Actually Simula kinda has the same kind of string type
representation that D has too. And OO. And it has coroutines…
While it doesn't have templates, it does actually have name
parameters that has textual substitution semantics (in addition
to ref and value). Now I also kinda like that it has ":-" for
reference assignment and ":=" for value assignment, but I
didn't like it back then.
45 years later D merge Simula semantics with C (and some more
stuff). And that is an interesting thing, of course.
But hey, no point in pretending that other people don't know
what programming a GC high level language entails. If I want
low latency, I go to C/C++ and hopefully D. If I want high
level productivity I use whatever fits the bill… all GC
languages. But I don't think D should be the first option in
any non-speed area yet, so the GC is of limited use for now
IMO. (In clusters you might want that though, speed+convenience
but no need for low latency.)
I think D could pick up more good stuff from Python, like the
array closures that allows you to succinctly transform arrays.

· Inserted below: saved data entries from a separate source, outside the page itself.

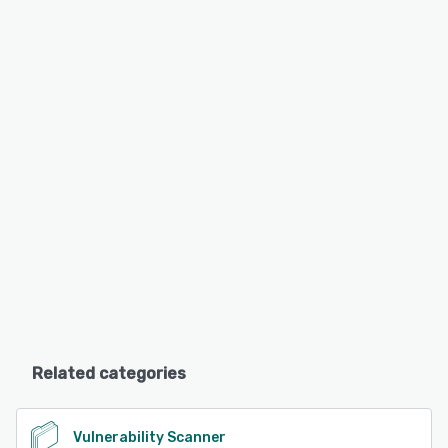
Related categories
Vulnerability Scanner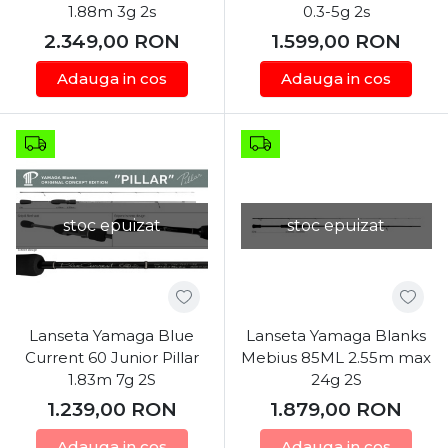
1.88m 3g 2s
0.3-5g 2s
2.349,00
RON
1.599,00
RON
Adauga in cos
Adauga in cos
stoc epuizat
stoc epuizat
Lanseta Yamaga Blue
Lanseta Yamaga Blanks
Current 60 Junior Pillar
Mebius 85ML 2.55m max
1.83m 7g 2S
24g 2S
1.239,00
RON
1.879,00
RON
Adauga in cos
Adauga in cos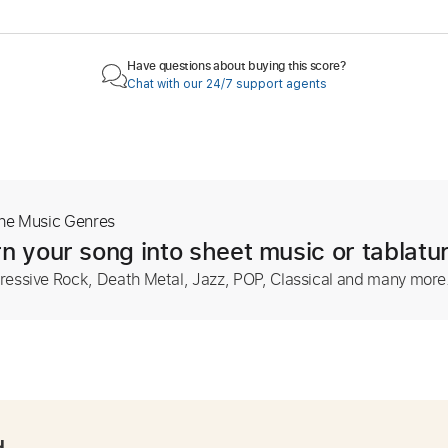
Have questions about buying this score?
Chat with our 24/7 support agents
The Music Genres
n your song into sheet music or tablatu
ressive Rock, Death Metal, Jazz, POP, Classical and many more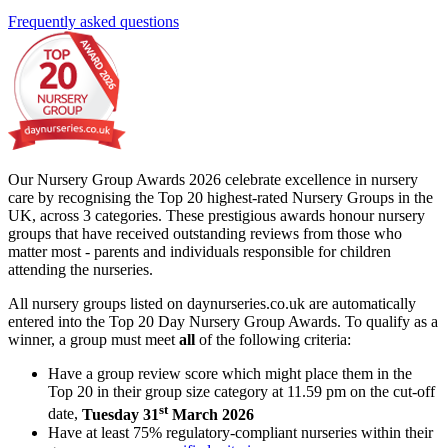
Frequently asked questions
Our Nursery Group Awards 2026 celebrate excellence in nursery
care by recognising the Top 20 highest-rated Nursery Groups in the
UK, across 3 categories. These prestigious awards honour nursery
groups that have received outstanding reviews from those who
matter most - parents and individuals responsible for children
attending the nurseries.
All nursery groups listed on daynurseries.co.uk are automatically
entered into the Top 20 Day Nursery Group Awards. To qualify as a
winner, a group must meet
all
of the following criteria:
Have a group review score which might place them in the
Top 20 in their group size category at 11.59 pm on the cut-off
st
date,
Tuesday 31
March 2026
Have at least 75% regulatory-compliant nurseries within their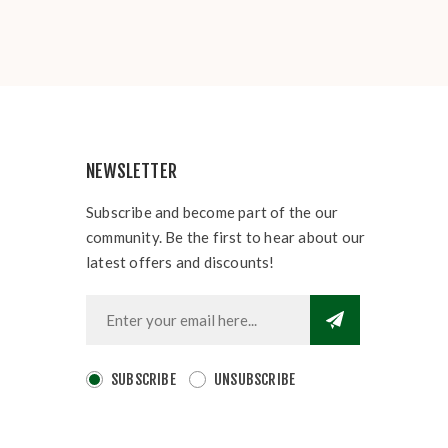
NEWSLETTER
Subscribe and become part of the our
community. Be the first to hear about our
latest offers and discounts!
SUBSCRIBE
UNSUBSCRIBE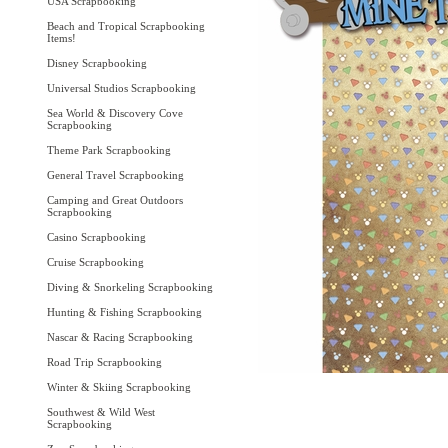
USA Scrapbooking
Beach and Tropical Scrapbooking
Items!
Disney Scrapbooking
Universal Studios Scrapbooking
Sea World & Discovery Cove
Scrapbooking
Theme Park Scrapbooking
General Travel Scrapbooking
Camping and Great Outdoors
Scrapbooking
Casino Scrapbooking
Cruise Scrapbooking
Diving & Snorkeling Scrapbooking
Hunting & Fishing Scrapbooking
Nascar & Racing Scrapbooking
Road Trip Scrapbooking
Winter & Skiing Scrapbooking
Southwest & Wild West
Scrapbooking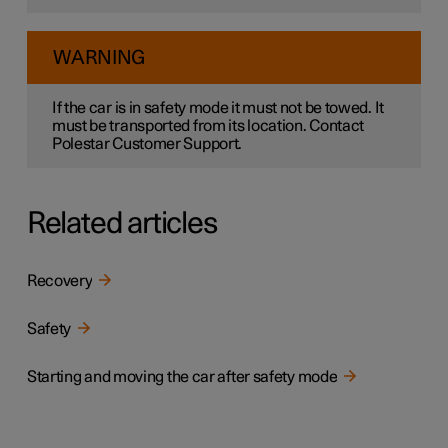
WARNING
If the car is in safety mode it must not be towed. It
must be transported from its location. Contact
Polestar Customer Support.
Related articles
Recovery
Safety
Starting and moving the car after safety mode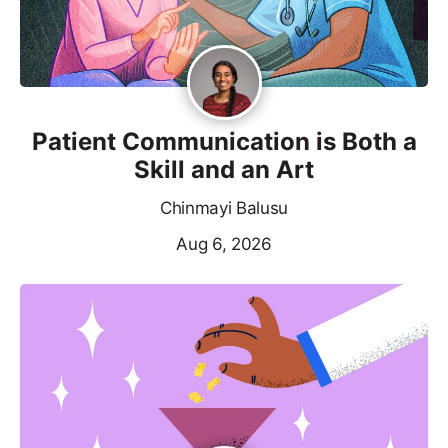
Patient Communication is Both a
Skill and an Art
Chinmayi Balusu
Aug 6, 2026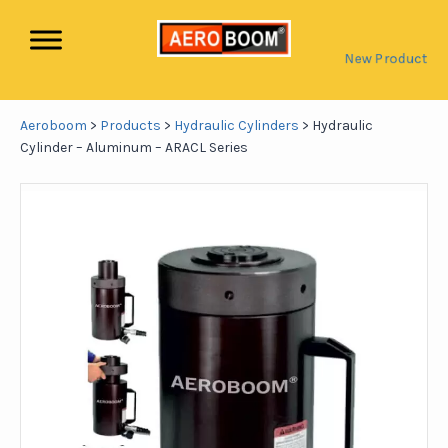
New Product
Aeroboom
>
Products
>
Hydraulic Cylinders
>
Hydraulic
Cylinder – Aluminum – ARACL Series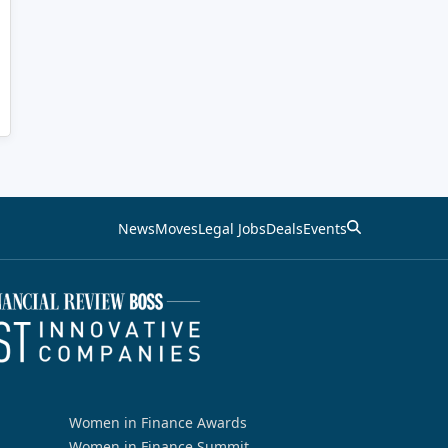
News
Moves
Legal Jobs
Deals
Events
Women in Finance Awards
Women in Finance Summit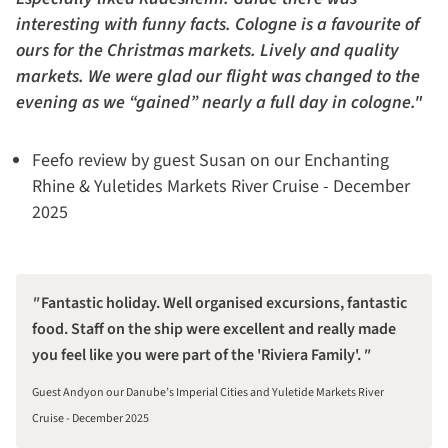
interesting with funny facts. Cologne is a favourite of
ours for the Christmas markets. Lively and quality
markets. We were glad our flight was changed to the
evening as we “gained” nearly a full day in cologne."
Feefo review by guest Susan on our Enchanting
Rhine & Yuletides Markets River Cruise - December
2025
Fantastic holiday. Well organised excursions, fantastic
food. Staff on the ship were excellent and really made
you feel like you were part of the 'Riviera Family'.
Guest Andyon our Danube’s Imperial Cities and Yuletide Markets River
Cruise - December 2025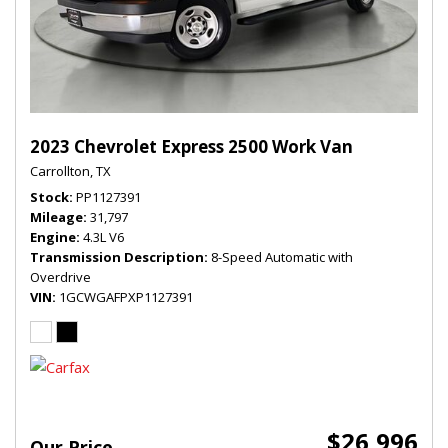
2023 Chevrolet Express 2500 Work Van
Carrollton, TX
Stock
PP1127391
Mileage
31,797
Engine
4.3L V6
Transmission Description
8-Speed Automatic with
Overdrive
VIN
1GCWGAFPXP1127391
$26,996
Our Price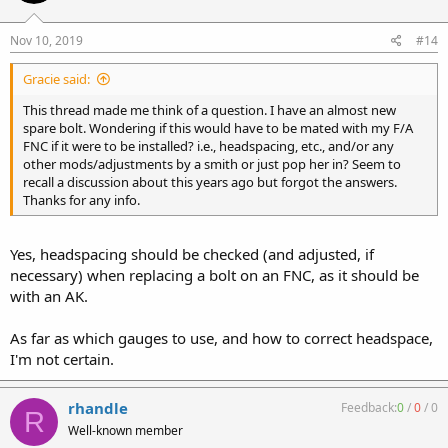
Nov 10, 2019
#14
Gracie said:
This thread made me think of a question. I have an almost new
spare bolt. Wondering if this would have to be mated with my F/A
FNC if it were to be installed? i.e., headspacing, etc., and/or any
other mods/adjustments by a smith or just pop her in? Seem to
recall a discussion about this years ago but forgot the answers.
Thanks for any info.
Yes, headspacing should be checked (and adjusted, if
necessary) when replacing a bolt on an FNC, as it should be
with an AK.
As far as which gauges to use, and how to correct headspace,
I'm not certain.
rhandle
Feedback:
0
/
0
/
0
R
Well-known member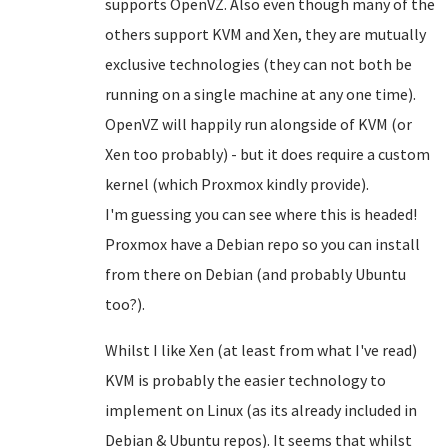
supports OpenVZ. Also even though many of the
others support KVM and Xen, they are mutually
exclusive technologies (they can not both be
running on a single machine at any one time).
OpenVZ will happily run alongside of KVM (or
Xen too probably) - but it does require a custom
kernel (which Proxmox kindly provide).
I'm guessing you can see where this is headed!
Proxmox have a Debian repo so you can install
from there on Debian (and probably Ubuntu
too?).
Whilst I like Xen (at least from what I've read)
KVM is probably the easier technology to
implement on Linux (as its already included in
Debian & Ubuntu repos). It seems that whilst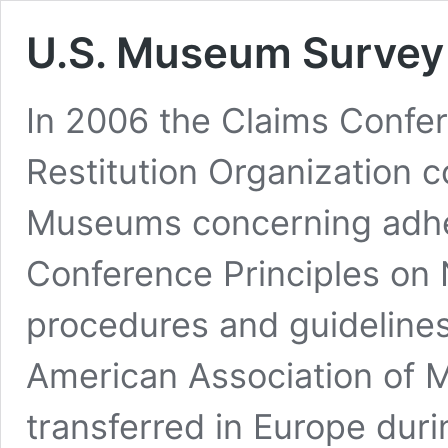
U.S. Museum Survey
In 2006 the Claims Confe
Restitution Organization 
Museums concerning adhe
Conference Principles on 
procedures and guidelin
American Association of 
transferred in Europe dur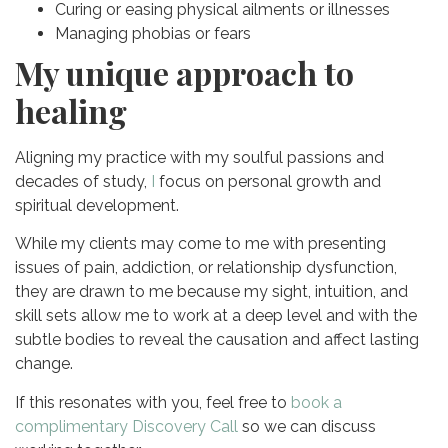
Curing or easing physical ailments or illnesses
Managing phobias or fears
My unique approach to
healing
Aligning my practice with my soulful passions and
decades of study,
I
focus
on personal growth and
spiritual development.
While my clients may come to me with presenting
issues of pain, addiction, or relationship dysfunction,
they are drawn to me because my sight, intuition, and
skill sets allow me to work at a deep level and with the
subtle bodies to reveal the causation and affect lasting
change.
If this resonates with you, feel free to
book a
complimentary Discovery Call
so we can discuss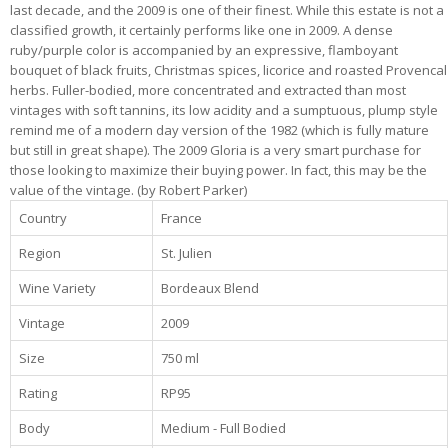
last decade, and the 2009 is one of their finest. While this estate is not a
classified growth, it certainly performs like one in 2009. A dense
ruby/purple color is accompanied by an expressive, flamboyant
bouquet of black fruits, Christmas spices, licorice and roasted Provencal
herbs. Fuller-bodied, more concentrated and extracted than most
vintages with soft tannins, its low acidity and a sumptuous, plump style
remind me of a modern day version of the 1982 (which is fully mature
but still in great shape). The 2009 Gloria is a very smart purchase for
those looking to maximize their buying power. In fact, this may be the
value of the vintage. (by Robert Parker)
Country
France
Region
St. Julien
Wine Variety
Bordeaux Blend
Vintage
2009
Size
750 ml
Rating
RP95
Body
Medium - Full Bodied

Makes large portions of Python's standard library pointless.
What I really like about D is that the front end code appears
to be quite readable. Take a look at clang and you will see the
difference. So, I guess anyone with C++ knowledge has the
opportunity to tune both syntax and semantics to their own
liking and share it with others. That's pretty sweet (I'd like
to try that one day).
Sorry if I hit any nerve, one never knows the experience of other
people in the Internet.
It is just that in the enterprise world I have been part of
projects that ported C and C++ based servers to JVM/.NET ones,
always with comparable performance.
I do acknowledge that in game programming it might be different,
however even AAA do play with GC systems nowadays, even if they
have some issues to optimize their behavior.
For example, The Witcher 2 for the XBox 360.